Pheochromocytoma is a catecholamine-producing tumor but rarely delayingly diagnosed until during pregnancy. We reported a pregnant woman who underwent emergent cesarean section because of intrauterine growth retardation, oligohydramnios, and hypertension. The existence of an undiagnosed pheochromocytoma was suspected by the unusual hemodynamic response to spinal anesthesia, abdominal compressions, and operative stimulus. Hypertensive crisis occurred during the operation and she was sent to the intensive care unit for postoperative care. In the intensive care unit, cardiovascular collapse occurred after nonselective β-adrenergic blockade. Unexpected hypertensive crisis during the perioperative period should alert clinicians to the possibility of a pheochromocytoma. For the treatment of choice, nonselective β-adrenergic blockade should not be used before the α-blockade.

Keywords

heart arrest; hypertension; labetalol; malignant; pheochromocytoma;


1. Introduction

Anesthetic management of pregnant women with an undiagnosed pheochromocytoma is an awful and challenging sweat. Its symptoms may be confused with those of preeclampsia. Furthermore, anesthetic drugs, operation, or any stimulus may precipitate a hypertensive crisis and the mother and fetus may be exposed to a significant risk of death. In the cases reported between 1980 and 1987, the maternal and fetal mortality rates were 33% and 39%, respectively, when the diagnosis was not made before labor.1 Prompt recognition of the presence of pheochromocytoma is important so that the proper treatment can be arranged. We report a pregnant woman with suspected pheochromocytoma because of her unusual hemodynamic response to spinal anesthesia, abdominal compressions, operative stimulus, and cardiovascular system collapse after nonselective β-adrenergic blockade at the intensive care unit (ICU). We also discuss the diagnosis of pheochromocytoma during pregnancy, the mechanism of nonselective β-adrenergic blockade-induced cardiovascular system collapse, anesthesia for pheochromocytoma in pregnancy, and the proper treatment of hypertensive crisis.

2. Case report

A 35-year-old, Gravida 6, Para 3, 65 kg woman underwent emergent cesarean section (C/S) at 34 3/7 weeks of gestation because of oligohydramnios, intrauterine growth retardation, and hypertension. She had history of hypertension for about 10 years and was under regular follow-up at our cardiology clinic. Her current medications included acebutolol 800 mg twice daily and methyldopa 500 mg thrice daily. In addition, she sustained four miscarriages because of hypertension-related complications. During this pregnancy, her blood pressure was supervised regularly by her cardiologist and it ranged from 130/80 mmHg to 160/100 mmHg. Her last cardiology visit was 1 week before the delivery. During her obstetric visits at 34 3/7 weeks of gestation, her blood pressure rose somewhere about 245/134 mmHg, whereas her heart rate was 62 beats per minute (bpm). Moreover, poor fetal movement was noted. Because antihypertensive therapy was ineffective, in considering the risk of persistent hypertension, emergent C/S was arranged.

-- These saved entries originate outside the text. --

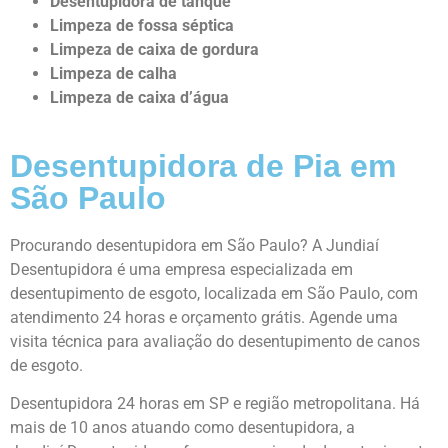
Desentupidora
de tanque
Limpeza de fossa séptica
Limpeza de caixa de gordura
Limpeza de calha
Limpeza de caixa d’água
Desentupidora de Pia em
São Paulo
Procurando desentupidora em São Paulo? A Jundiaí
Desentupidora é uma empresa especializada em
desentupimento de esgoto, localizada em São Paulo, com
atendimento 24 horas e orçamento grátis. Agende uma
visita técnica para avaliação do desentupimento de canos
de esgoto.
Desentupidora 24 horas em SP e região metropolitana. Há
mais de 10 anos atuando como desentupidora, a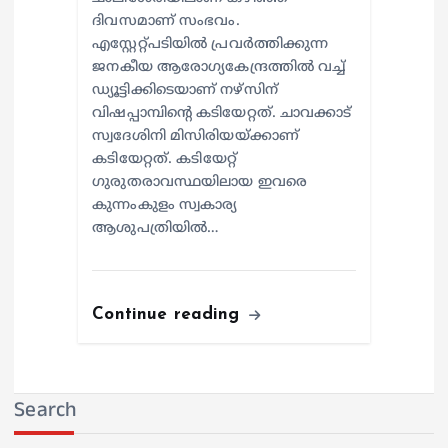
ദിവസമാണ് സംഭവം.
എസ്റ്റേറ്റ്പടിയില്‍ പ്രവര്‍ത്തിക്കുന്ന
ജനകീയ ആരോഗ്യകേന്ദ്രത്തില്‍ വച്ച്
ഡ്യൂട്ടിക്കിടെയാണ് നഴ്സിന്
വിഷപ്പാമ്പിന്റെ കടിയേറ്റത്. ചാവക്കാട്
സ്വദേശിനി മിസിരിയയ്ക്കാണ്
കടിയേറ്റത്. കടിയേറ്റ്
ഗുരുതരാവസ്ഥയിലായ ഇവരെ
കുന്നംകുളം സ്വകാര്യ
ആശുപത്രിയില്‍…
Continue reading
Search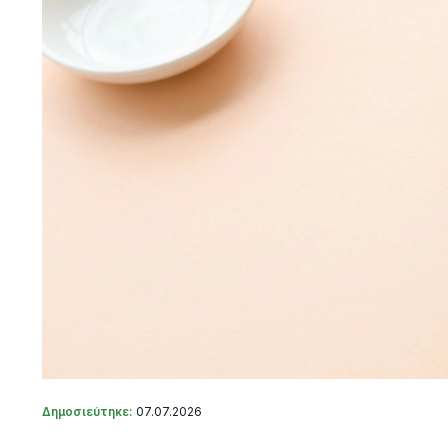
Δημοσιεύτηκε:
07.07.2026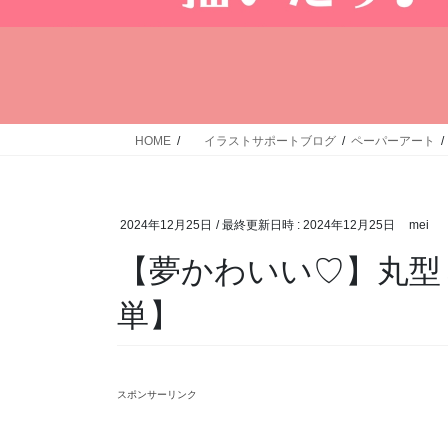
HOME
イラストサポートブログ
ペーパーアート
2024年12月25日
/ 最終更新日時 :
2024年12月25日
mei
【夢かわいい♡】丸型
単】
スポンサーリンク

At the operating room, her blood pressure was 236/137 mmHg and her heart rate was 70 bpm. On physical examination, there was no evidence of peripheral edema or other abnormality. Spinal anesthesia was performed with 11 mg bupivacaine. The sensory block as checked was up to T5–T6. Surprisingly, 5 minutes after spinal anesthesia, her blood pressure did not drop. Instead, it increased to 260/145 mmHg and her heart rate remained at 75 bpm. Nicardipine 1 mg was administered intravenously and her blood pressure decreased to 170/100 mmHg, whereas her heart rate was 80 bpm. However, after the abdominal compression for delivery of a 1.426 kg male baby, her blood pressure and heart rate abruptly rose to 260/140 mmHg and 110 bpm, respectively. Nicardipine 2 mg and apresoline 5 mg were administered incrementally, but her blood pressure remained at 220/130 mmHg and her heart rate increased to 130 bpm by the end of surgery. Although severe hypertension and tachycardia were noted, the mother did not complain of any discomfort.

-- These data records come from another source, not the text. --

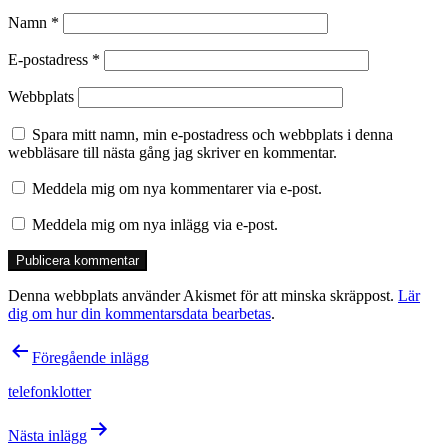
Namn
*
E-postadress
*
Webbplats
Spara mitt namn, min e-postadress och webbplats i denna
webbläsare till nästa gång jag skriver en kommentar.
Meddela mig om nya kommentarer via e-post.
Meddela mig om nya inlägg via e-post.
Denna webbplats använder Akismet för att minska skräppost.
Lär
dig om hur din kommentarsdata bearbetas
.
Inläggsnavigering
Föregående inlägg
telefonklotter
Nästa inlägg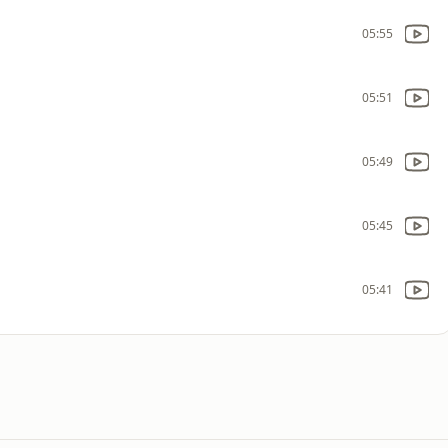
05:55
05:51
05:49
05:45
05:41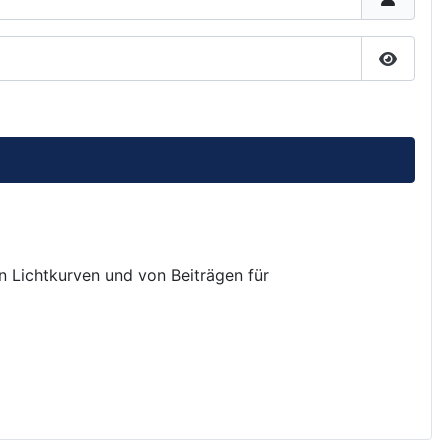
Passwor
on Lichtkurven und von Beiträgen für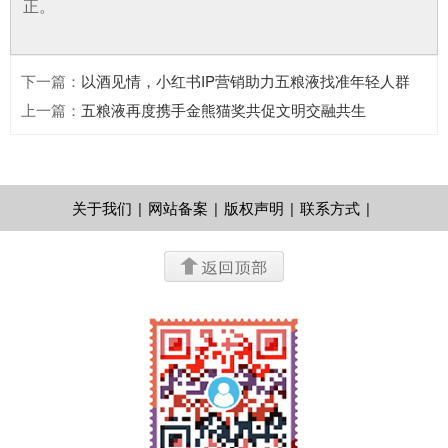
正。
下一篇
：
以酒见情，小红书IP营销助力五粮液找准年轻人群
上一篇
：
五粮液再度携手金熊猫奖共促文明交融共生
关于我们
|
网站备案
|
版权声明
|
联系方式
|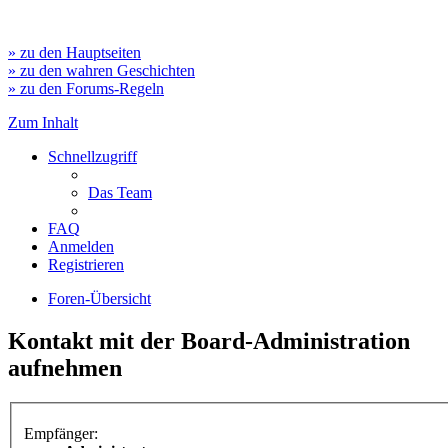
» zu den Hauptseiten
» zu den wahren Geschichten
» zu den Forums-Regeln
Zum Inhalt
Schnellzugriff
Das Team
FAQ
Anmelden
Registrieren
Foren-Übersicht
Kontakt mit der Board-Administration
aufnehmen
Empfänger: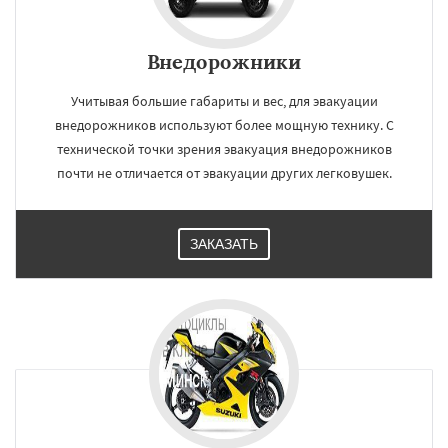
Внедорожники
Учитывая большие габариты и вес, для эвакуации
внедорожников используют более мощную технику. С
технической точки зрения эвакуация внедорожников
почти не отличается от эвакуации других легковушек.
ЗАКАЗАТЬ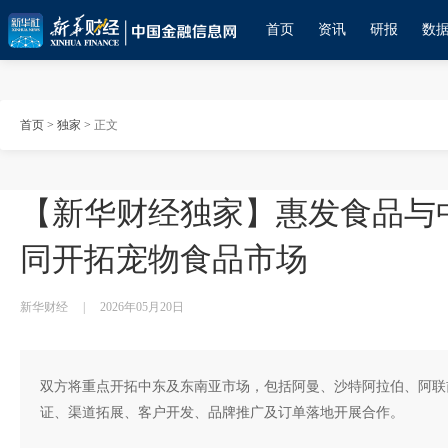
首页
资讯
研报
数
首页
>
独家
>
正文
【新华财经独家】惠发食品与
同开拓宠物食品市场
新华财经
|
2026年05月20日
双方将重点开拓中东及东南亚市场，包括阿曼、沙特阿拉伯、阿联
证、渠道拓展、客户开发、品牌推广及订单落地开展合作。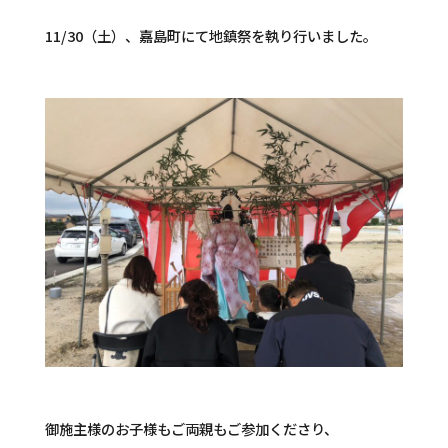
11/30（土）、嘉島町にて地鎮祭を執り行いました。
御施主様のお子様もご両親もご参加くださり、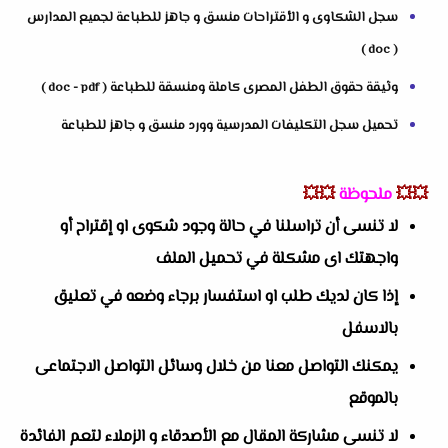
سجل الشكاوى و الأقتراحات منسق و جاهز للطباعة لجميع المدارس
( doc )
وثيقة حقوق الطفل المصرى كاملة ومنسقة للطباعة ( doc - pdf )
تحميل سجل التكليفات المدرسية وورد منسق و جاهز للطباعة
💥💥
ملحوظة
💥💥
لا تنسى أن تراسلنا في حالة وجود شكوى او إقتراح أو
واجهتك اى مشكلة في تحميل الملف
إذا كان لديك طلب او استفسار برجاء وضعه في تعليق
بالاسفل
يمكنك التواصل معنا من خلال وسائل التواصل الاجتماعى
بالموقع
لا تنسى مشاركة المقال مع الأصدقاء و الزملاء لتعم الفائدة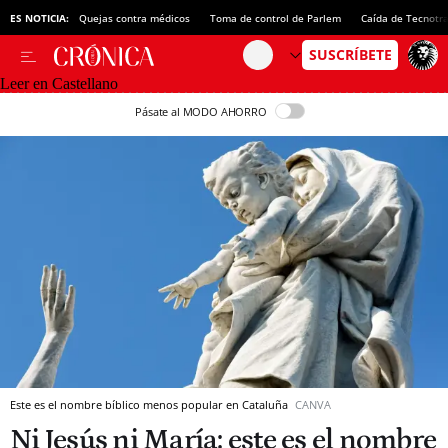
ES NOTICIA:
Quejas contra médicos
Toma de control de Parlem
Caída de Tecnotr
Leer en Castellano
Pásate al MODO AHORRO
Este es el nombre bíblico menos popular en Cataluña
CANVA
Ni Jesús ni María: este es el nombre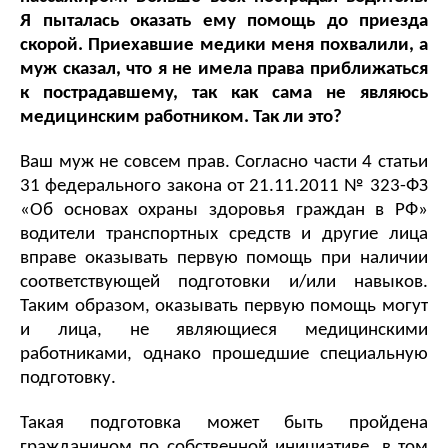
Я пыталась оказать ему помощь до приезда 
скорой. Приехавшие медики меня похвалили, а 
муж сказал, что я не имела права приближаться 
к пострадавшему, так как сама не являюсь 
медицинским работником. Так ли это?
Ваш муж не совсем прав. Согласно части 4 статьи 
31 федерального закона от 21.11.2011 № 323-ФЗ 
«Об основах охраны здоровья граждан в РФ» 
в
одители транспортных средств и другие лица 
вправе оказывать первую помощь при наличии 
соответствующей подготовки и/или навыков. 
Таким образом, оказывать первую помощь могут 
и лица, не являющиеся медицинскими 
работниками, однако прошедшие специальную 
подготовку. 
Такая подготовка может быть пройдена 
гражданином по собственной инициативе, в том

At the recovery room, her blood pressure was 223/145 mmHg and her heart rate was 125 bpm. Apresoline 10 mg was administered intravenously again, but blood pressure did not drop. Furthermore, her heart rate increased to 160 bpm. Persistent severe hypertension and marked tachycardia progressively existed despite the antihypertensive therapy. At this time, her unusual hemodynamics led us to suspect the presence of a pheochromocytoma. We consulted the cardiologist and sent her to the ICU for postoperative care.

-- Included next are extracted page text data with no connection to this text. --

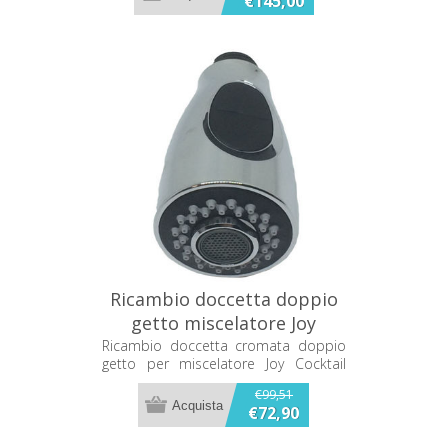
€145,00
Ricambio doccetta doppio
getto miscelatore Joy
Cocktail Franke
Ricambio doccetta cromata doppio
getto per miscelatore Joy Cocktail
133.0062.230
Franke 133.0062.230
€99,51
€72,90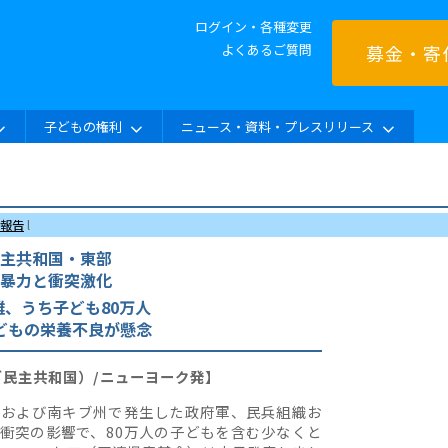
ログイン・各種変更
よくあるご質問
募金・寄
子どもの権利
ニュース・資料・プレスリリース
報告
l
主共和国・東部
暴力と衝突激化
難、うち子ども80万人
どもの栄養不良が懸念
ンゴ民主共和国）/ニューヨーク発】
州および南キブ州で発生した政府軍、民兵組織お
衝突の影響で、80万人の子どもを含む少なくと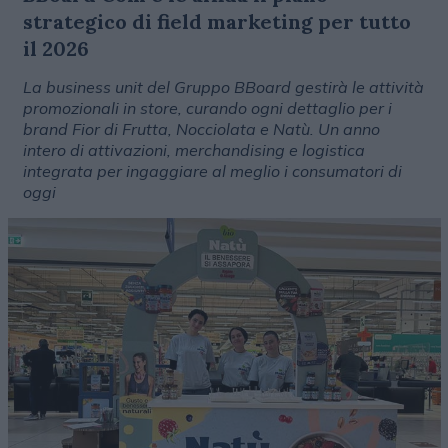
strategico di field marketing per tutto
il 2026
La business unit del Gruppo BBoard gestirà le attività
promozionali in store, curando ogni dettaglio per i
brand Fior di Frutta, Nocciolata e Natù. Un anno
intero di attivazioni, merchandising e logistica
integrata per ingaggiare al meglio i consumatori di
oggi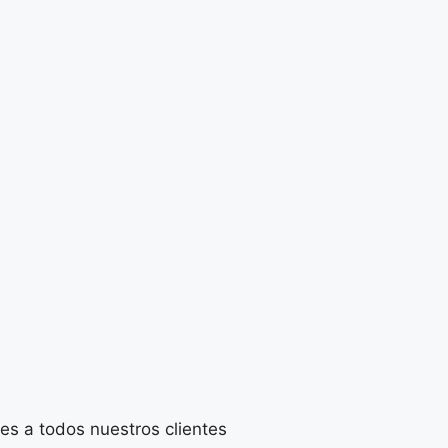
s a todos nuestros clientes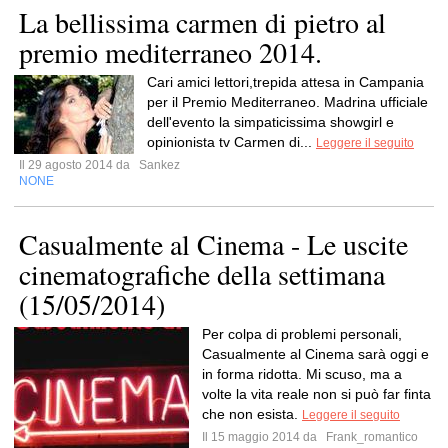
La bellissima carmen di pietro al
premio mediterraneo 2014.
Cari amici lettori,trepida attesa in Campania
per il Premio Mediterraneo. Madrina ufficiale
dell'evento la simpaticissima showgirl e
opinionista tv Carmen di...
Leggere il seguito
Il 29 agosto 2014 da
Sankez
NONE
Casualmente al Cinema - Le uscite
cinematografiche della settimana
(15/05/2014)
Per colpa di problemi personali,
Casualmente al Cinema sarà oggi e
in forma ridotta. Mi scuso, ma a
volte la vita reale non si può far finta
che non esista.
Leggere il seguito
Il 15 maggio 2014 da
Frank_romantico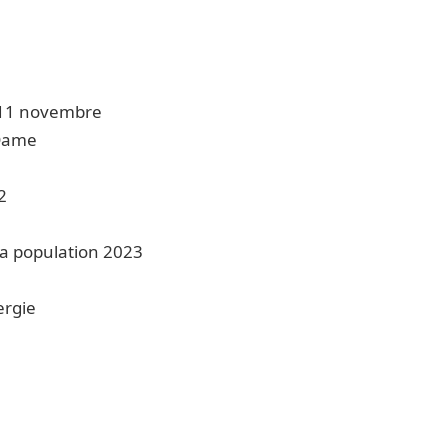
11 novembre
-Dame
2
a population 2023
ergie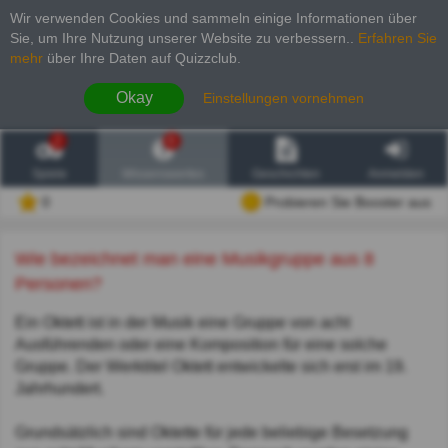
Wir verwenden Cookies und sammeln einige Informationen über
Sie, um Ihre Nutzung unserer Website zu verbessern.
.
Erfahren Sie
mehr
über Ihre Daten auf Quizzclub.
Okay
Einstellungen vornehmen
2
6
Spiele
Wissenswertes
Geschichten
Anmelden
0
Probieren Sie Booster aus
Wie bezeichnet man eine Musikgruppe aus 8
Personen?
Ein Oktett ist in der Musik eine Gruppe von acht
Ausführenden oder eine Komposition für eine solche
Gruppe. Der Werktitel Oktett entwickelte sich erst im 19.
Jahrhundert.
Grundsätzlich sind Oktette für jede beliebige Besetzung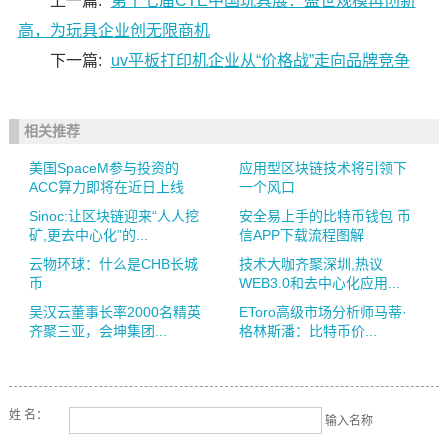
上一篇:
第十七届CTE中国玩具展：盛世规模再创新
高，为玩具企业创无限商机
下一篇:
uv平板打印机企业从“价格战”走向品牌竞争
相关推荐
美国SpaceM参与投资的
应用型区块链技术将引领下
ACC算力即将在近日上线
一个风口
Sinoc:让区块链迎来“人人挖
安全易上手的比特币钱包 币
矿,更去中心化”的...
信APP下载流程图解
云物环球：什么是CHB长城
技术大咖齐聚深圳,热议
币
WEB3.0和去中心化应用...
吴汉云董事长率2000名精英
EToro高级市场分析师马蒂·
齐聚三亚，会坤集团...
格林斯潘：比特币价...
姓 名：
输入名称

At the ICU, her blood pressure was 249/160 mmHg and her heart rate was 138 bpm. The on duty cardiology resident considered that she was a case of essential hypertension with acute crisis. Continuous labetalol infusion was administered under intra-arterial blood pressure monitoring. The patient’s blood pressure slowly decreased to 198/145 mmHg and her heart rate lingered about at 136 bpm after 2 hours of treatment. By the 3rd hour after labetalol 35 mg was used, her heart rate and blood pressure dropped to 128 bpm and 90/84 mmHg, respectively. Her pulse pressure became severely narrowed. Labetalol infusion was discontinued and dopamine was administered immediately. However, her cardiovascular function suddenly collapsed 10 minutes later. She lost consciousness and her electrocardiogram showed ventricular fibrillation. Cardiovascular resuscitation was performed; however, the patient died 48 hours later. Computed tomography performed after resuscitation showed a 3 cm × 4.5 cm × 6 cm retroperitoneal enhancing mass located between the pancreatic head and inferior vena cava (Fig. 1). Post mortem histolopathological examination confirmed the mass to be a pheochromocytoma.

Fig. 1.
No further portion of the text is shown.